> [TASK DESCRIPTION]: Before copying, set the pictures aside; then repeat every line below verbatim.

> [TASK INPUTS]:
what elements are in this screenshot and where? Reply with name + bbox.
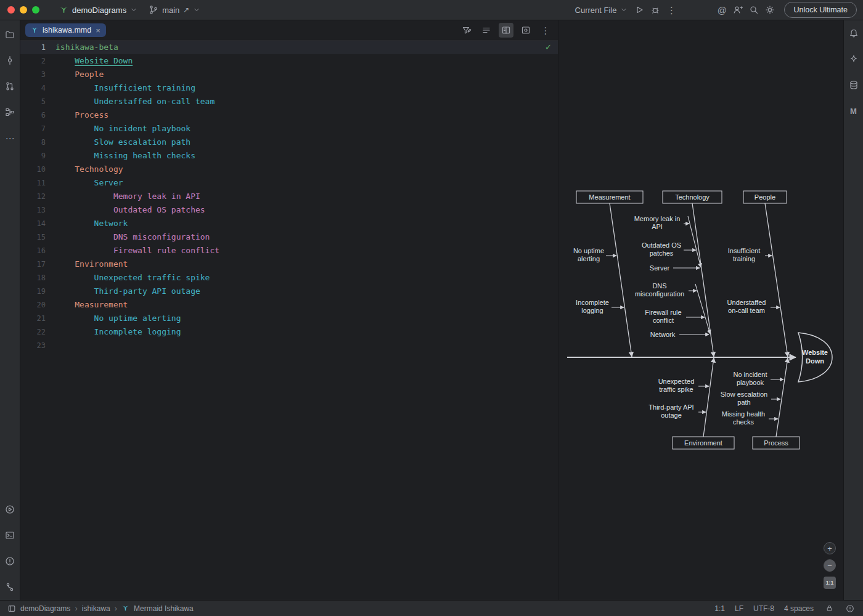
project-name: demoDiagrams — [72, 6, 126, 15]
code-line[interactable]: 23 — [20, 339, 558, 352]
show-preview-only-button[interactable] — [518, 23, 533, 38]
encoding-widget[interactable]: UTF-8 — [753, 604, 774, 613]
notifications-button[interactable] — [846, 25, 862, 41]
code-line[interactable]: 11Server — [20, 176, 558, 190]
code-line[interactable]: 22Incomplete logging — [20, 325, 558, 339]
code-line[interactable]: 9Missing health checks — [20, 149, 558, 163]
caret-position-widget[interactable]: 1:1 — [714, 604, 725, 613]
code-line[interactable]: 13Outdated OS patches — [20, 203, 558, 217]
code-line[interactable]: 12Memory leak in API — [20, 190, 558, 203]
services-tool-button[interactable] — [2, 501, 18, 517]
minimize-window-button[interactable] — [20, 6, 27, 14]
more-run-actions-button[interactable]: ⋮ — [663, 2, 679, 18]
git-tool-button[interactable] — [2, 579, 18, 595]
leaf-label: Firewall ruleconflict — [645, 309, 681, 324]
root-label: Down — [806, 357, 824, 365]
kebab-icon: ⋮ — [667, 6, 676, 15]
settings-button[interactable] — [762, 2, 778, 18]
code-line[interactable]: 7No incident playbook — [20, 122, 558, 136]
zoom-reset-button[interactable]: 1:1 — [824, 577, 836, 589]
run-config-selector[interactable]: Current File — [571, 4, 632, 17]
leaf-label: Insufficienttraining — [728, 247, 760, 262]
pull-requests-tool-button[interactable] — [2, 78, 18, 94]
show-editor-and-preview-button[interactable] — [499, 23, 513, 38]
code-line[interactable]: 3People — [20, 68, 558, 81]
invite-user-button[interactable] — [730, 2, 746, 18]
code-editor: ✓ 1ishikawa-beta 2Website Down 3People 4… — [20, 41, 558, 600]
terminal-icon — [5, 530, 15, 540]
database-tool-button[interactable] — [846, 77, 862, 93]
code-line[interactable]: 1ishikawa-beta — [20, 41, 558, 54]
project-widget[interactable]: demoDiagrams — [55, 4, 141, 17]
breadcrumb-tool[interactable]: Mermaid Ishikawa — [134, 604, 194, 613]
ai-assistant-button[interactable] — [846, 51, 862, 67]
bug-icon — [650, 5, 660, 15]
kebab-icon: ⋮ — [541, 26, 550, 35]
zoom-out-button[interactable]: − — [824, 559, 836, 572]
inspection-ok-icon[interactable]: ✓ — [545, 43, 552, 52]
code-line[interactable]: 2Website Down — [20, 54, 558, 68]
close-icon[interactable]: × — [95, 26, 101, 34]
line-number: 11 — [20, 176, 55, 190]
code-line[interactable]: 17Environment — [20, 257, 558, 271]
zoom-in-button[interactable]: + — [824, 542, 836, 554]
project-tool-button[interactable] — [2, 26, 18, 43]
code-line[interactable]: 8Slow escalation path — [20, 136, 558, 149]
line-separator-widget[interactable]: LF — [735, 604, 743, 613]
code-line[interactable]: 19Third-party API outage — [20, 285, 558, 298]
code-line[interactable]: 16Firewall rule conflict — [20, 244, 558, 257]
window-icon — [7, 604, 16, 613]
code-line[interactable]: 5Understaffed on-call team — [20, 95, 558, 108]
tab-ishikawa-mmd[interactable]: ishikawa.mmd × — [25, 23, 106, 37]
line-number: 7 — [20, 122, 55, 136]
filter-diagram-button[interactable] — [459, 23, 474, 38]
debug-button[interactable] — [647, 2, 663, 18]
editor-options-button[interactable]: ⋮ — [538, 23, 553, 38]
line-number: 17 — [20, 257, 55, 271]
line-number: 3 — [20, 68, 55, 81]
play-icon — [634, 5, 644, 15]
code-line[interactable]: 6Process — [20, 108, 558, 122]
code-line[interactable]: 15DNS misconfiguration — [20, 230, 558, 244]
breadcrumb-project[interactable]: demoDiagrams — [20, 604, 70, 613]
status-widgets: 1:1 LF UTF-8 4 spaces — [714, 603, 856, 614]
code-line[interactable]: 20Measurement — [20, 298, 558, 312]
line-number: 4 — [20, 81, 55, 95]
show-editor-only-button[interactable] — [479, 23, 494, 38]
more-tools-button[interactable]: ⋯ — [2, 130, 18, 146]
ellipsis-icon: ⋯ — [6, 134, 15, 143]
left-tool-strip: ⋯ — [0, 20, 20, 600]
line-number: 6 — [20, 108, 55, 122]
readonly-toggle[interactable] — [824, 603, 835, 614]
terminal-tool-button[interactable] — [2, 527, 18, 543]
leaf-label: Slow escalationpath — [721, 391, 767, 406]
code-line[interactable]: 21No uptime alerting — [20, 312, 558, 325]
close-window-button[interactable] — [7, 6, 15, 14]
unlock-ultimate-button[interactable]: Unlock Ultimate — [784, 2, 857, 18]
code-line[interactable]: 14Network — [20, 217, 558, 230]
code-line[interactable]: 10Technology — [20, 163, 558, 176]
line-number: 12 — [20, 190, 55, 203]
structure-tool-button[interactable] — [2, 104, 18, 120]
mermaid-file-icon — [30, 26, 39, 34]
code-line[interactable]: 18Unexpected traffic spike — [20, 271, 558, 285]
structure-icon — [5, 107, 15, 117]
problems-tool-button[interactable] — [2, 553, 18, 569]
branch-widget[interactable]: main ↗ — [145, 3, 204, 17]
git-branch-icon — [149, 5, 158, 15]
mermaid-tool-button[interactable]: M — [846, 103, 862, 119]
search-everywhere-button[interactable] — [746, 2, 762, 18]
tab-label: ishikawa.mmd — [43, 26, 91, 34]
maximize-window-button[interactable] — [32, 6, 39, 14]
code-with-me-button[interactable]: @ — [714, 2, 730, 18]
commit-tool-button[interactable] — [2, 52, 18, 68]
run-button[interactable] — [631, 2, 647, 18]
mermaid-preview-pane: Website Down Measurement Technology Peop… — [558, 20, 843, 600]
breadcrumb-file[interactable]: ishikawa — [82, 604, 110, 613]
chevron-right-icon: › — [115, 604, 117, 613]
line-number: 8 — [20, 136, 55, 149]
indent-widget[interactable]: 4 spaces — [784, 604, 814, 613]
event-log-button[interactable] — [845, 603, 856, 614]
bone-technology — [692, 203, 714, 357]
code-line[interactable]: 4Insufficient training — [20, 81, 558, 95]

> [THE ANSWER]:
what elements are in this screenshot and where? Reply with name + bbox.
project-name: demoDiagrams — [72, 6, 126, 15]
code-line[interactable]: 23 — [20, 339, 558, 352]
show-preview-only-button[interactable] — [518, 23, 533, 38]
encoding-widget[interactable]: UTF-8 — [753, 604, 774, 613]
notifications-button[interactable] — [846, 25, 862, 41]
code-line[interactable]: 11Server — [20, 176, 558, 190]
code-line[interactable]: 22Incomplete logging — [20, 325, 558, 339]
code-line[interactable]: 9Missing health checks — [20, 149, 558, 163]
caret-position-widget[interactable]: 1:1 — [714, 604, 725, 613]
code-line[interactable]: 13Outdated OS patches — [20, 203, 558, 217]
code-line[interactable]: 12Memory leak in API — [20, 190, 558, 203]
services-tool-button[interactable] — [2, 501, 18, 517]
minimize-window-button[interactable] — [20, 6, 27, 14]
more-run-actions-button[interactable]: ⋮ — [663, 2, 679, 18]
git-tool-button[interactable] — [2, 579, 18, 595]
leaf-label: Firewall ruleconflict — [645, 309, 681, 324]
root-label: Down — [806, 357, 824, 365]
kebab-icon: ⋮ — [667, 6, 676, 15]
settings-button[interactable] — [762, 2, 778, 18]
code-line[interactable]: 7No incident playbook — [20, 122, 558, 136]
zoom-reset-button[interactable]: 1:1 — [824, 577, 836, 589]
run-config-selector[interactable]: Current File — [571, 4, 632, 17]
leaf-label: Insufficienttraining — [728, 247, 760, 262]
pull-requests-tool-button[interactable] — [2, 78, 18, 94]
show-editor-and-preview-button[interactable] — [499, 23, 513, 38]
code-line[interactable]: 3People — [20, 68, 558, 81]
invite-user-button[interactable] — [730, 2, 746, 18]
code-editor: ✓ 1ishikawa-beta 2Website Down 3People 4… — [20, 41, 558, 600]
terminal-icon — [5, 530, 15, 540]
database-tool-button[interactable] — [846, 77, 862, 93]
code-line[interactable]: 1ishikawa-beta — [20, 41, 558, 54]
project-widget[interactable]: demoDiagrams — [55, 4, 141, 17]
breadcrumb-tool[interactable]: Mermaid Ishikawa — [134, 604, 194, 613]
ai-assistant-button[interactable] — [846, 51, 862, 67]
bug-icon — [650, 5, 660, 15]
kebab-icon: ⋮ — [541, 26, 550, 35]
zoom-out-button[interactable]: − — [824, 559, 836, 572]
inspection-ok-icon[interactable]: ✓ — [545, 43, 552, 52]
code-line[interactable]: 2Website Down — [20, 54, 558, 68]
close-icon[interactable]: × — [95, 26, 101, 34]
line-number: 11 — [20, 176, 55, 190]
code-line[interactable]: 17Environment — [20, 257, 558, 271]
zoom-in-button[interactable]: + — [824, 542, 836, 554]
project-tool-button[interactable] — [2, 26, 18, 43]
code-line[interactable]: 8Slow escalation path — [20, 136, 558, 149]
line-separator-widget[interactable]: LF — [735, 604, 743, 613]
code-line[interactable]: 19Third-party API outage — [20, 285, 558, 298]
code-line[interactable]: 16Firewall rule conflict — [20, 244, 558, 257]
window-icon — [7, 604, 16, 613]
code-line[interactable]: 5Understaffed on-call team — [20, 95, 558, 108]
tab-ishikawa-mmd[interactable]: ishikawa.mmd × — [25, 23, 106, 37]
line-number: 7 — [20, 122, 55, 136]
filter-diagram-button[interactable] — [459, 23, 474, 38]
debug-button[interactable] — [647, 2, 663, 18]
editor-options-button[interactable]: ⋮ — [538, 23, 553, 38]
line-number: 17 — [20, 257, 55, 271]
line-number: 3 — [20, 68, 55, 81]
play-icon — [634, 5, 644, 15]
code-line[interactable]: 6Process — [20, 108, 558, 122]
code-line[interactable]: 15DNS misconfiguration — [20, 230, 558, 244]
breadcrumb-project[interactable]: demoDiagrams — [20, 604, 70, 613]
status-widgets: 1:1 LF UTF-8 4 spaces — [714, 603, 856, 614]
code-line[interactable]: 20Measurement — [20, 298, 558, 312]
line-number: 4 — [20, 81, 55, 95]
show-editor-only-button[interactable] — [479, 23, 494, 38]
more-tools-button[interactable]: ⋯ — [2, 130, 18, 146]
ellipsis-icon: ⋯ — [6, 134, 15, 143]
left-tool-strip: ⋯ — [0, 20, 20, 600]
line-number: 6 — [20, 108, 55, 122]
readonly-toggle[interactable] — [824, 603, 835, 614]
terminal-tool-button[interactable] — [2, 527, 18, 543]
leaf-label: Slow escalationpath — [721, 391, 767, 406]
code-line[interactable]: 21No uptime alerting — [20, 312, 558, 325]
close-window-button[interactable] — [7, 6, 15, 14]
unlock-ultimate-button[interactable]: Unlock Ultimate — [784, 2, 857, 18]
code-line[interactable]: 14Network — [20, 217, 558, 230]
code-line[interactable]: 10Technology — [20, 163, 558, 176]
line-number: 12 — [20, 190, 55, 203]
structure-tool-button[interactable] — [2, 104, 18, 120]
mermaid-file-icon — [30, 26, 39, 34]
code-line[interactable]: 18Unexpected traffic spike — [20, 271, 558, 285]
structure-icon — [5, 107, 15, 117]
problems-tool-button[interactable] — [2, 553, 18, 569]
branch-widget[interactable]: main ↗ — [145, 3, 204, 17]
git-branch-icon — [149, 5, 158, 15]
mermaid-tool-button[interactable]: M — [846, 103, 862, 119]
search-everywhere-button[interactable] — [746, 2, 762, 18]
tab-label: ishikawa.mmd — [43, 26, 91, 34]
maximize-window-button[interactable] — [32, 6, 39, 14]
code-with-me-button[interactable]: @ — [714, 2, 730, 18]
commit-tool-button[interactable] — [2, 52, 18, 68]
run-button[interactable] — [631, 2, 647, 18]
mermaid-preview-pane: Website Down Measurement Technology Peop… — [558, 20, 843, 600]
breadcrumb-file[interactable]: ishikawa — [82, 604, 110, 613]
chevron-right-icon: › — [115, 604, 117, 613]
line-number: 8 — [20, 136, 55, 149]
indent-widget[interactable]: 4 spaces — [784, 604, 814, 613]
event-log-button[interactable] — [845, 603, 856, 614]
bone-technology — [692, 203, 714, 357]
code-line[interactable]: 4Insufficient training — [20, 81, 558, 95]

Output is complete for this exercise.